**STORED DATA:**
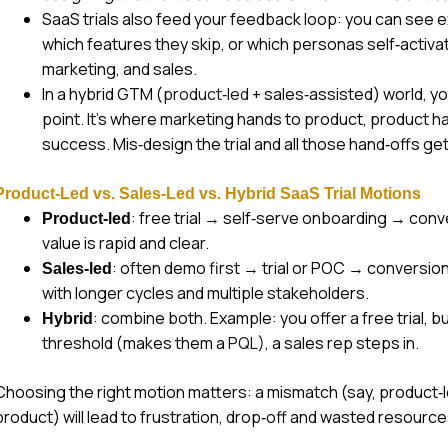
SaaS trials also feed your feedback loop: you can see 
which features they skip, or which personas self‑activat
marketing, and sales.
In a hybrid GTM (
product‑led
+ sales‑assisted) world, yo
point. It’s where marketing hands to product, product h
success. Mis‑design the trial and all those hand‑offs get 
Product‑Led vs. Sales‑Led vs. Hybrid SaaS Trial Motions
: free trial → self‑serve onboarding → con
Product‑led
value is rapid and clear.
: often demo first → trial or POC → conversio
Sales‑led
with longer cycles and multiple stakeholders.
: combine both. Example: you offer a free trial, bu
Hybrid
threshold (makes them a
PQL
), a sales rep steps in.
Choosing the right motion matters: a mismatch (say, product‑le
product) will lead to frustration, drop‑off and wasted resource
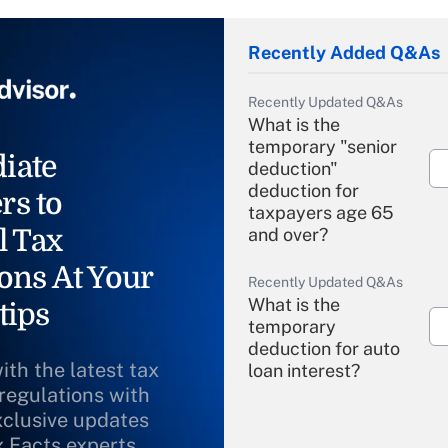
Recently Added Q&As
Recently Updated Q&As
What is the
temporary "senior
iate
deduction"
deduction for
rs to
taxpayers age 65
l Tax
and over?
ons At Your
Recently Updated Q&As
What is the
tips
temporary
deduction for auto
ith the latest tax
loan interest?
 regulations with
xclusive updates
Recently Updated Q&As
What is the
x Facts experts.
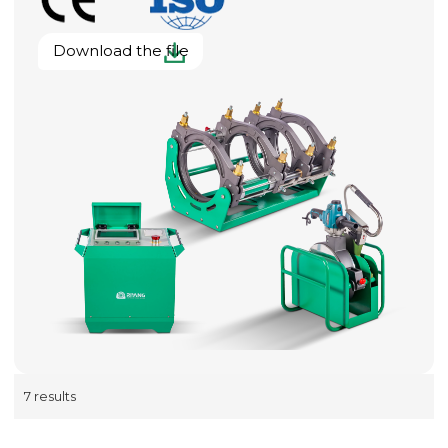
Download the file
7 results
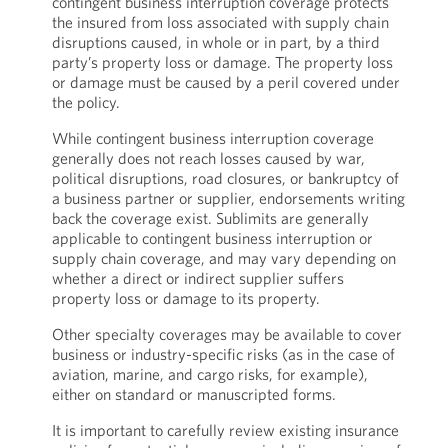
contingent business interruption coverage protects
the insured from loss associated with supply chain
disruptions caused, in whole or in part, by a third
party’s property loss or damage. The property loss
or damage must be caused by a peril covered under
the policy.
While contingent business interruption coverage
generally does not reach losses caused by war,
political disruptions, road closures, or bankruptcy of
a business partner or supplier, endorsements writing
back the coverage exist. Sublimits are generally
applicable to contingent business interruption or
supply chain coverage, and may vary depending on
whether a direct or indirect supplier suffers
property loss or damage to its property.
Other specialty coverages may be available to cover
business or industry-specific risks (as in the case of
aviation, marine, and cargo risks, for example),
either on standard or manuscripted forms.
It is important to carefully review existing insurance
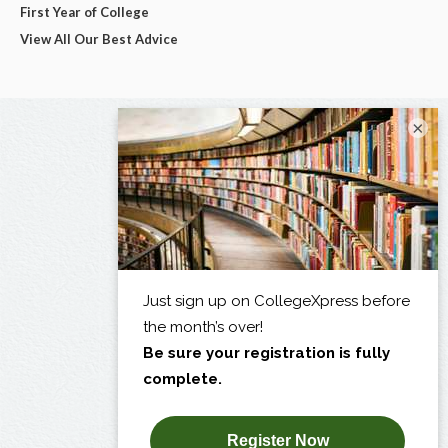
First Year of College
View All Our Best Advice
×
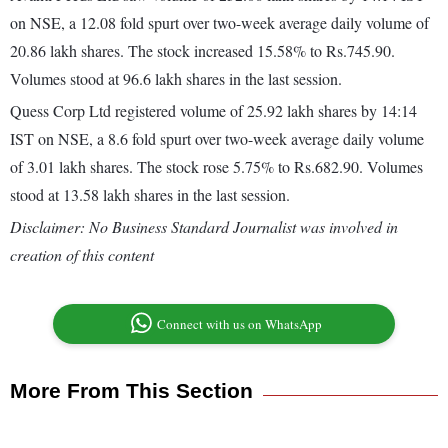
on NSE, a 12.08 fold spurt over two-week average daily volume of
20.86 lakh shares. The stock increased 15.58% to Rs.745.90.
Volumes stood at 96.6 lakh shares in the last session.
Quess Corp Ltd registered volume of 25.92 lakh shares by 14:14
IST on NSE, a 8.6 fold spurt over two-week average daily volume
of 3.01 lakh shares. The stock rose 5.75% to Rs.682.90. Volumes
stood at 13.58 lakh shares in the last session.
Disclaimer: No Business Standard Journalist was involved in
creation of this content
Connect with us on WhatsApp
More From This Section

* * *

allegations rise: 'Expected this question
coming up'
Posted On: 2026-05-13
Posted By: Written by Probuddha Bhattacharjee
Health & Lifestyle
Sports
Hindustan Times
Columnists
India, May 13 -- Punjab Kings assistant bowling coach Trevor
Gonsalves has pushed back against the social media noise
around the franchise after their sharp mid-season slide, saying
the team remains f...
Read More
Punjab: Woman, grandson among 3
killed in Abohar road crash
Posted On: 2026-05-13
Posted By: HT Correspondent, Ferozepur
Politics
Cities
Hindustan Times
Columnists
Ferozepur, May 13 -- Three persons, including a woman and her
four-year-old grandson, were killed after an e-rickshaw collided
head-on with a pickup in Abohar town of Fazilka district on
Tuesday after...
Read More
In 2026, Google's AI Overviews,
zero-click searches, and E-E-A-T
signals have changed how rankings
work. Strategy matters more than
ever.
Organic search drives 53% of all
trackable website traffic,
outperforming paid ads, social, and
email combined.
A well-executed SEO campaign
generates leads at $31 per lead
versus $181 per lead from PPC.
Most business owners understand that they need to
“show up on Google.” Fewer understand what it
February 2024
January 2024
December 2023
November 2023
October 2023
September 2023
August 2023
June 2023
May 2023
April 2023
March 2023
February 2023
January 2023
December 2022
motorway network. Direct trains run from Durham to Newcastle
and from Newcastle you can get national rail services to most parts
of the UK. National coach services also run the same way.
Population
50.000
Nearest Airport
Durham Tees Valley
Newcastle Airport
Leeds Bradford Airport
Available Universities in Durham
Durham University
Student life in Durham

* * *

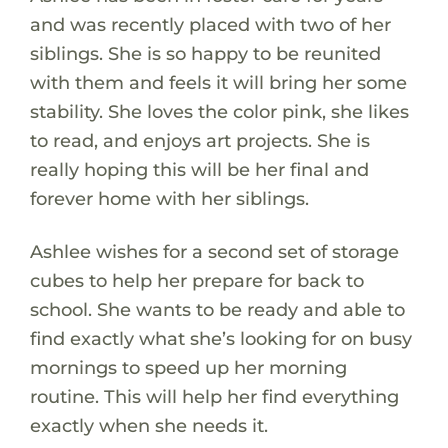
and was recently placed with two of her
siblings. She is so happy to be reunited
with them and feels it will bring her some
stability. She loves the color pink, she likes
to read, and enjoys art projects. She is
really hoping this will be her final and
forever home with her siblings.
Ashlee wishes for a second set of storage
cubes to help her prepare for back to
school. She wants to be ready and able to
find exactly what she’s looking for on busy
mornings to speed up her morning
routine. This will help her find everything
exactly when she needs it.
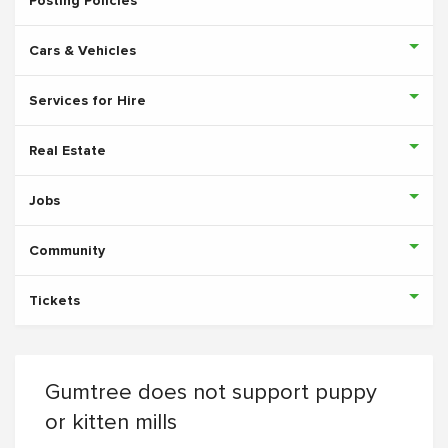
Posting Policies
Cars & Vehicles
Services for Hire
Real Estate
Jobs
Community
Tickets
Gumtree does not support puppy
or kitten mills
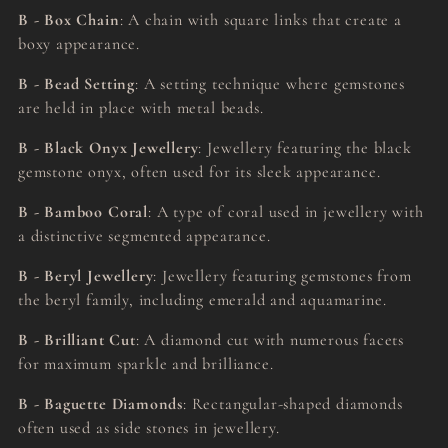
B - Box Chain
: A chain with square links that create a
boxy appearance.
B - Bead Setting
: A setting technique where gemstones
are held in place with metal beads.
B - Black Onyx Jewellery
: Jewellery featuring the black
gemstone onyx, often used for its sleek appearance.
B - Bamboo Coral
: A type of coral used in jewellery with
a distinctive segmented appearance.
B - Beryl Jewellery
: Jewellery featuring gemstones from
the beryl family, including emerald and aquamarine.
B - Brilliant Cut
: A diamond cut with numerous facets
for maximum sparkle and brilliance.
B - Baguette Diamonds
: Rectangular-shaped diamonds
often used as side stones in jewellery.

**WORK TO COMPLETE:**
Look above for the line holding "SaaS trials also" and output everything from it down to the line holding "on NSE, a 12.08", both ends included, exactly and without images.

**OUTPUT:**
SaaS trials also feed your feedback loop: you can see 
which features they skip, or which personas self‑activat
marketing, and sales.
In a hybrid GTM (
product‑led
+ sales‑assisted) world, yo
point. It’s where marketing hands to product, product h
success. Mis‑design the trial and all those hand‑offs get 
Product‑Led vs. Sales‑Led vs. Hybrid SaaS Trial Motions
: free trial → self‑serve onboarding → con
Product‑led
value is rapid and clear.
: often demo first → trial or POC → conversio
Sales‑led
with longer cycles and multiple stakeholders.
: combine both. Example: you offer a free trial, bu
Hybrid
threshold (makes them a
PQL
), a sales rep steps in.
Choosing the right motion matters: a mismatch (say, product‑le
product) will lead to frustration, drop‑off and wasted resource
Recently Added Q&As
Recently Updated Q&As
What is the
temporary "senior
iate
deduction"
deduction for
rs to
taxpayers age 65
l Tax
and over?
ons At Your
Recently Updated Q&As
What is the
tips
temporary
deduction for auto
ith the latest tax
loan interest?
 regulations with
xclusive updates
Recently Updated Q&As
What is the
x Facts experts.
Download the file
7 results
contingent business interruption coverage protects
the insured from loss associated with supply chain
disruptions caused, in whole or in part, by a third
party’s property loss or damage. The property loss
or damage must be caused by a peril covered under
the policy.
While contingent business interruption coverage
generally does not reach losses caused by war,
political disruptions, road closures, or bankruptcy of
a business partner or supplier, endorsements writing
back the coverage exist. Sublimits are generally
applicable to contingent business interruption or
supply chain coverage, and may vary depending on
whether a direct or indirect supplier suffers
property loss or damage to its property.
Other specialty coverages may be available to cover
business or industry-specific risks (as in the case of
aviation, marine, and cargo risks, for example),
either on standard or manuscripted forms.
It is important to carefully review existing insurance
First Year of College
View All Our Best Advice
×
on NSE, a 12.08 fold spurt over two-week average daily volume of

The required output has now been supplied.